Uma torva e peçonhenta maldade…
Uma torva e peçonhenta maldade — maldade excessiva mesmo para o coração, tão de ofício viperino, de um editor — levou os srs. Lello & Irmão, não sei porque azar póstumo de Shakespeare, a escolher para vítima prolongada aquela, a maior de todas as almas que se têm enganado de mundo. Decidiram fazer passar a Shakespeare tratos de tradutor. E como encontrassem vis e criminosos precedentes, em ambos os lugares onde há más fadas, para que, sem ousadia de originalidade, n'eles alicerçassem o seu grande crime, escolheram para mestre de obras a figura, d'oravante laivada de perversão, do dr. Domingos Ramos.
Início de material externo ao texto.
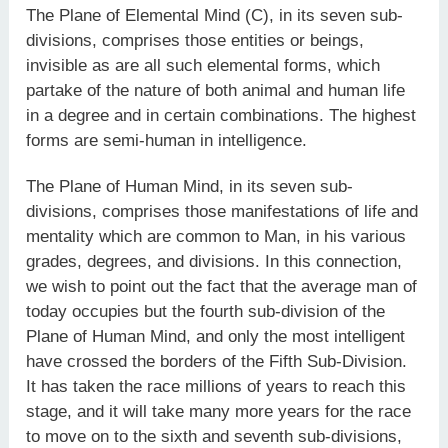
The Plane of Elemental Mind (C), in its seven sub-
divisions, comprises those entities or beings,
invisible as are all such elemental forms, which
partake of the nature of both animal and human life
in a degree and in certain combinations. The highest
forms are semi-human in intelligence.
The Plane of Human Mind, in its seven sub-
divisions, comprises those manifestations of life and
mentality which are common to Man, in his various
grades, degrees, and divisions. In this connection,
we wish to point out the fact that the average man of
today occupies but the fourth sub-division of the
Plane of Human Mind, and only the most intelligent
have crossed the borders of the Fifth Sub-Division.
It has taken the race millions of years to reach this
stage, and it will take many more years for the race
to move on to the sixth and seventh sub-divisions,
E passaram a insultar os descendentes dos navegadores com incutir-lhes a ideia de que é possível traduzir o verso e a prosa eternos de Shakespeare para uma prosa portuguesa excessivamente transitória.
Apenas folheei, e nem uma linha li, das traduções que o sr. dr. Domingos Ramos terá imortalmente que expiar. Porque não é com a competência de tradutor-de-inglês do sr. dr. Ramos que eu implico e esbarro. É com a sua competência para traduzir Shakespeare, visto que lhe cai em cima e o reduz a prosa.
Shakespeare só se deve ousar traduzir — o verso para verso, e a prosa para prosa, e que verso e que prosa têm de ser! Mas vá que o não sejam: o tradutor terá falhado n'uma boa causa. Agora propor-se pôr em mera prosa a prosa e o verso de Shakespeare, como se se estivesse traduzindo de uma tradução inglesa de Shakespeare para Rudyard Kipling — isso é que não pode ser — isso é que pede reclamação diplomática; justo ultimatum, intervenção estrangeira...
Apelo, indignado e crítico, para quantos em Portugal conheçam Shakespeare. Bem sei que não são mais que quatro ou cinco. Mas as grandes convicções valem exércitos. Com dois homens se fez o regicídio.
Fernando Pessoa
Pessoa Inédito. Fernando Pessoa. (Orientação, coordenação e prefácio de Teresa Rita Lopes). Lisboa: Livros Horizonte, 1993.